> [Directions for this task]
Where an entry holds an image, skip the image but reproduce the rest word for word.

*** Source material

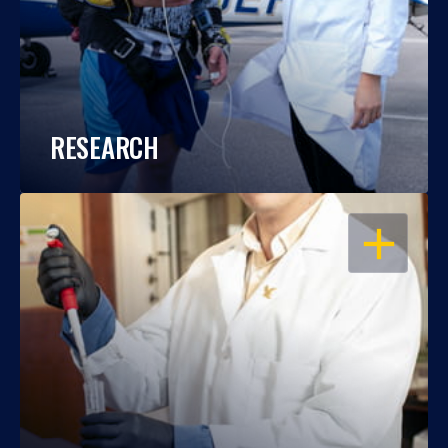
RESEARCH
OPEN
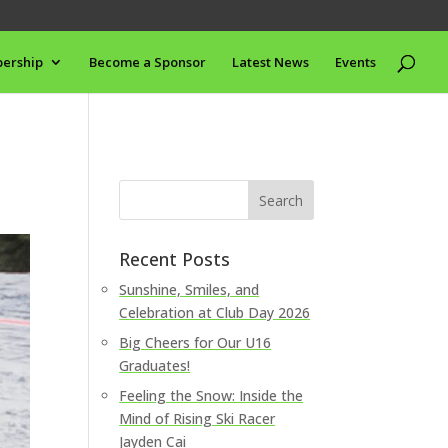
ership
Become a Sponsor
Latest News
Events
Recent Posts
Sunshine, Smiles, and
Celebration at Club Day 2026
Big Cheers for Our U16
Graduates!
Feeling the Snow: Inside the
Mind of Rising Ski Racer
Jayden Cai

******

> [Written solution]
RESEARCH
OPEN
ership
Become a Sponsor
Latest News
Events
Recent Posts
Sunshine, Smiles, and
Celebration at Club Day 2026
Big Cheers for Our U16
Graduates!
Feeling the Snow: Inside the
Mind of Rising Ski Racer
Jayden Cai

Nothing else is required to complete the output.